*ASSIGNMENT*
The answer is a stretch of the material below, returned exactly: the line containing "光塗料が塗られています。", the line containing "ぶつかり、蛍光塗料が発光します。", and all lines between.

*SOURCE RECORDS*
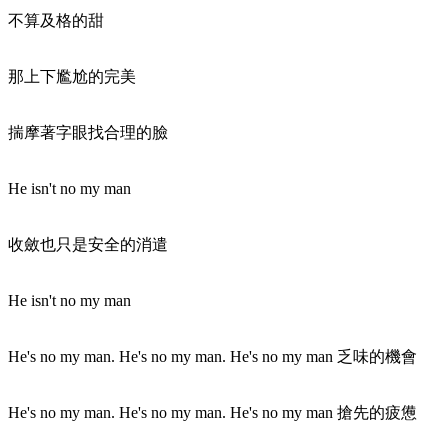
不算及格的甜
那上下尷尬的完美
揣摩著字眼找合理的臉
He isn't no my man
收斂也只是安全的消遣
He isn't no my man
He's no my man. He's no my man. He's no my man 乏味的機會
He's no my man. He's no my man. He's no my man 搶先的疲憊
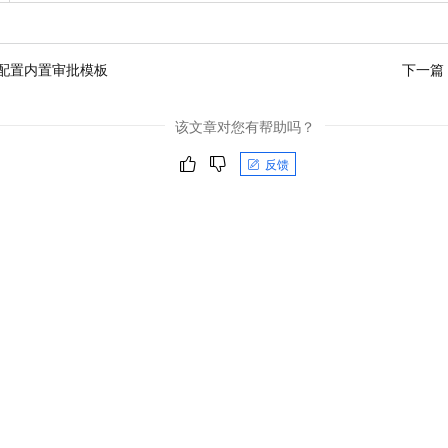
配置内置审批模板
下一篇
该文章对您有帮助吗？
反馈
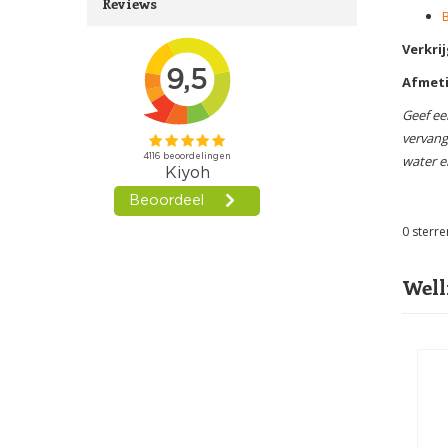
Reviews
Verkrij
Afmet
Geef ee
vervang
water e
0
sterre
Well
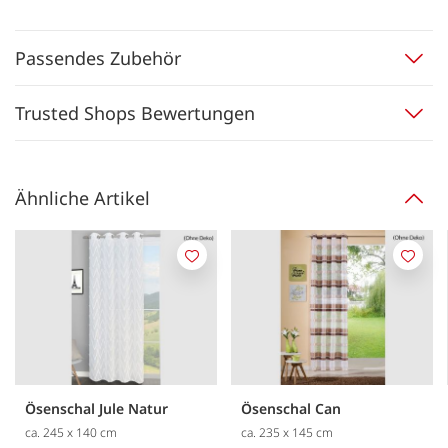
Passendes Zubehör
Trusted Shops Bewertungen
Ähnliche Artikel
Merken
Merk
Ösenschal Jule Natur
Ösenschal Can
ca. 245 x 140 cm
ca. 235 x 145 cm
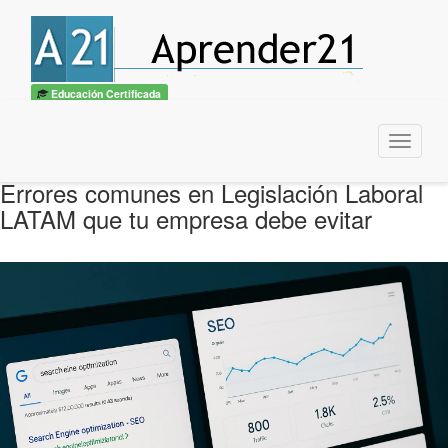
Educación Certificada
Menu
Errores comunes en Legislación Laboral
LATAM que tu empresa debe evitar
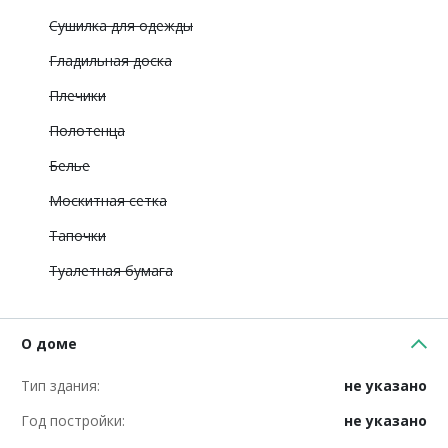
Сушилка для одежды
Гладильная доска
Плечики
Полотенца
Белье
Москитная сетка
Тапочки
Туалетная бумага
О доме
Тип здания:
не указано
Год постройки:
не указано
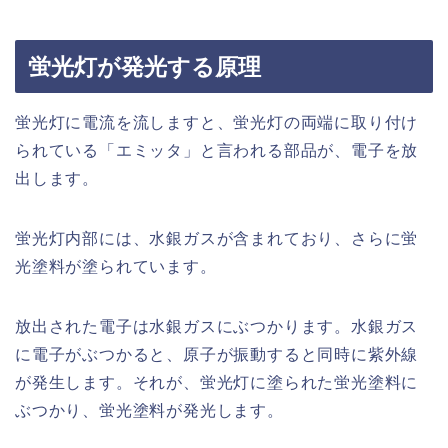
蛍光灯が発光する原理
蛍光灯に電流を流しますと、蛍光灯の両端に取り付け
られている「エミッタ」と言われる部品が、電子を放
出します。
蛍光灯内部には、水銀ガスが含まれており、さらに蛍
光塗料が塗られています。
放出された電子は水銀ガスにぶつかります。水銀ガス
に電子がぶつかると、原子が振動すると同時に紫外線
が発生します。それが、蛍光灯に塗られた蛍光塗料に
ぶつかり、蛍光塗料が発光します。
--
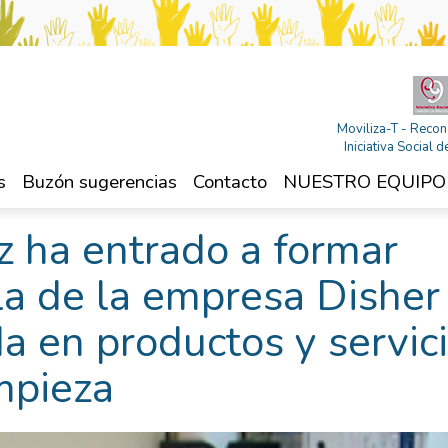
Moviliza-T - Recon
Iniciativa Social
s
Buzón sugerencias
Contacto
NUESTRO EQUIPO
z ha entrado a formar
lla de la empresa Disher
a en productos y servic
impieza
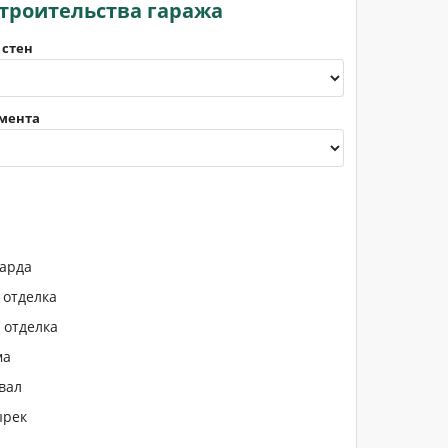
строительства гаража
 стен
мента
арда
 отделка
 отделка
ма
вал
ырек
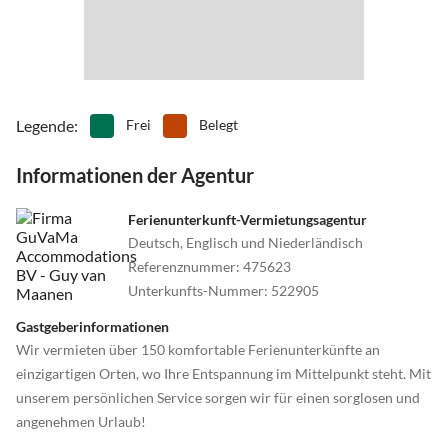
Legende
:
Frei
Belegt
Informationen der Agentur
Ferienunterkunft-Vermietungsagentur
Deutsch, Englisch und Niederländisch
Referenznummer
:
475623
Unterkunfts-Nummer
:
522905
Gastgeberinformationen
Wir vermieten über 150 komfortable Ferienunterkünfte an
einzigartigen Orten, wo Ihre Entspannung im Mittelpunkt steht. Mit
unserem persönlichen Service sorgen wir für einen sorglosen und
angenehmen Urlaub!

*RESULT FOR THIS TASK*
光塗料が塗られています。
放出された電子は水銀ガスにぶつかります。水銀ガス
に電子がぶつかると、原子が振動すると同時に紫外線
が発生します。それが、蛍光灯に塗られた蛍光塗料に
ぶつかり、蛍光塗料が発光します。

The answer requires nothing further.